My gorgeous beloved boy Barney died on Saturday and I am struggling to come to terms with how he died. He was a 9yr old Lhasa Apso with the cutest 'funny' face and I loved him dearly. He was a rescue dog and had not had a good start, but I fell for him as soon as I saw him and he came home with me and met his new brother Jake. He was no trouble ever and made me laugh every day with his funny little ways.
Now, I have to live with the fact that he died a horrible death after being given Metacam. He was on it for only 6 days and became ill, vomiting blood, bloody diarrhoea, disorientated, refusing all food. I took him to vets but none seemed to know what to do and he died 48 hours later, at the vets all alone. Obviously the guilt is tremendous and am always going to think 'what if's'. His story is on the dog chat forum.
Barney is coming home on Thursday and I will look at the box containing his ashes every day and know that he went too soon. RIP darling boy, I love you xxx


----------



## koekemakranka

So sorry to hear of your loss. I have read that some pets have died after taking metacam. This is very worrying. RIP Barney.


----------



## jill3

I am so sorry for your loss of Barney.
I know it's not easy to say "Try and not feel guilty".
'cause it is just nature all the what ifs.
Because we love them so much we just don't want to let them down and you always want the best for them.
You did exactly that. You did what you thought was best.
He had a lovely life with you.
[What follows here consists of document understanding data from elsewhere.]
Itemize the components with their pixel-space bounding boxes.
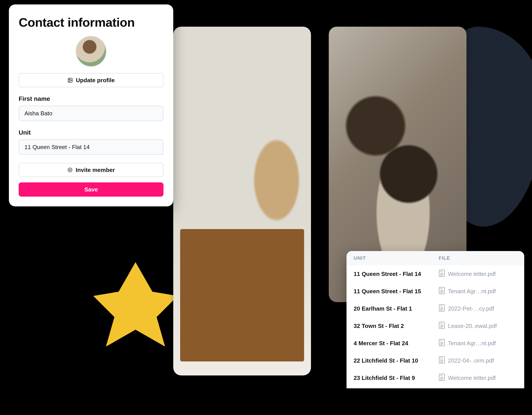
invite-member-button[interactable]: Invite member — [19, 163, 163, 177]
svg-text:PDF: PDF — [440, 271, 443, 272]
decorative-blob-yellow — [93, 262, 178, 347]
file-icon: PDF — [439, 270, 445, 279]
row-file: PDF 2022-04-..orm.pdf — [439, 356, 517, 365]
file-icon: PDF — [439, 374, 445, 383]
first-name-label: First name — [19, 95, 163, 102]
photo-living-room — [173, 27, 311, 376]
table-row[interactable]: 11 Queen Street - Flat 14 PDF Welcome le… — [347, 265, 524, 283]
avatar — [76, 36, 107, 67]
table-row[interactable]: 20 Earlham St - Flat 1 PDF 2022-Pet-…cy.… — [347, 300, 524, 317]
row-unit: 22 Litchfield St - Flat 10 — [354, 357, 439, 364]
row-file-name: Welcome letter.pdf — [448, 270, 496, 278]
card-title: Contact information — [19, 15, 163, 29]
invite-member-label: Invite member — [76, 167, 115, 174]
unit-label: Unit — [19, 129, 163, 136]
svg-text:PDF: PDF — [440, 340, 443, 341]
save-button[interactable]: Save — [19, 182, 163, 197]
row-unit: 11 Queen Street - Flat 15 — [354, 288, 439, 295]
image-icon — [67, 77, 73, 83]
row-file-name: Tenant Agr…nt.pdf — [448, 288, 496, 295]
file-icon: PDF — [439, 339, 445, 348]
svg-text:PDF: PDF — [440, 288, 443, 290]
files-table-header: UNIT FILE — [347, 251, 524, 265]
files-header-unit: UNIT — [354, 255, 439, 261]
files-header-file: FILE — [439, 255, 517, 261]
row-file-name: Lease-20..ewal.pdf — [448, 323, 497, 329]
row-unit: 20 Earlham St - Flat 1 — [354, 305, 439, 312]
update-profile-label: Update profile — [76, 77, 115, 84]
update-profile-button[interactable]: Update profile — [19, 73, 163, 87]
row-file: PDF Welcome letter.pdf — [439, 270, 517, 279]
first-name-input[interactable] — [19, 106, 163, 121]
row-unit: 4 Mercer St - Flat 24 — [354, 340, 439, 347]
unit-input[interactable] — [19, 139, 163, 155]
svg-text:PDF: PDF — [440, 323, 443, 324]
save-label: Save — [85, 186, 98, 193]
row-unit: 11 Queen Street - Flat 14 — [354, 270, 439, 278]
file-icon: PDF — [439, 356, 445, 365]
row-file-name: Welcome letter.pdf — [448, 375, 496, 381]
file-icon: PDF — [439, 321, 445, 331]
svg-text:PDF: PDF — [440, 375, 443, 376]
plus-circle-icon — [67, 167, 73, 173]
table-row[interactable]: 22 Litchfield St - Flat 10 PDF 2022-04-.… — [347, 352, 524, 369]
row-unit: 32 Town St - Flat 2 — [354, 323, 439, 329]
row-file: PDF Welcome letter.pdf — [439, 374, 517, 383]
table-row[interactable]: 11 Queen Street - Flat 15 PDF Tenant Agr… — [347, 283, 524, 300]
row-file: PDF Tenant Agr…nt.pdf — [439, 339, 517, 348]
row-file-name: 2022-Pet-…cy.pdf — [448, 305, 494, 312]
row-file: PDF 2022-Pet-…cy.pdf — [439, 304, 517, 313]
svg-text:PDF: PDF — [440, 306, 443, 307]
row-file: PDF Tenant Agr…nt.pdf — [439, 287, 517, 296]
row-file-name: Tenant Agr…nt.pdf — [448, 340, 496, 347]
table-row[interactable]: 4 Mercer St - Flat 24 PDF Tenant Agr…nt.… — [347, 335, 524, 352]
table-row[interactable]: 32 Town St - Flat 2 PDF Lease-20..ewal.p… — [347, 317, 524, 335]
contact-information-card: Contact information Update profile First… — [9, 4, 173, 206]
row-unit: 23 Litchfield St - Flat 9 — [354, 375, 439, 381]
svg-point-1 — [69, 79, 70, 80]
row-file-name: 2022-04-..orm.pdf — [448, 357, 494, 364]
files-table: UNIT FILE 11 Queen Street - Flat 14 PDF … — [347, 251, 524, 388]
svg-text:PDF: PDF — [440, 357, 443, 359]
file-icon: PDF — [439, 287, 445, 296]
table-row[interactable]: 23 Litchfield St - Flat 9 PDF Welcome le… — [347, 369, 524, 386]
file-icon: PDF — [439, 304, 445, 313]
row-file: PDF Lease-20..ewal.pdf — [439, 321, 517, 331]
You rescued him and gave him a loving home.
I am sure when he had his last day at the vets they would have gave him some medication and was not in any pain.

He is at Rainbow Bridge now happily telling them what a great life he with you.

R.I.P Barney xx


----------



## WENDY517

im so sorry for your sad loss of your dear bunny barney, I believe now that when a small animal is giving metacam, its dodgy i must say all my rabbits have had metacam, they had come out ok saying that barney must have had a very fatal condition re his stomach bladder ect i dred to think that my animals are going to end up the same gone too soon because there is always something underlying somewhere i hope that barney is happy and free from the suffering he endured in this life he was a good age im sure thats hes happy and free you cant feel guilty for he had a good life time may mend a broken heart but memories will live forever barney r.i.p. love wendy xxx


----------



## Grace_Lily

I'm so very sorry to hear you have lost Barney 

Run free at the bridge boy x


----------



## cheekyscrip

So sorry for the loss of you dear boy...
My heart goes to you..when cheeky passed away I was vey, very sad...eventually to commemorate him I decided to offer my dogless home to a dog in need and took a rescue podenco cross called Scrip, though Cheeky will always be remembered...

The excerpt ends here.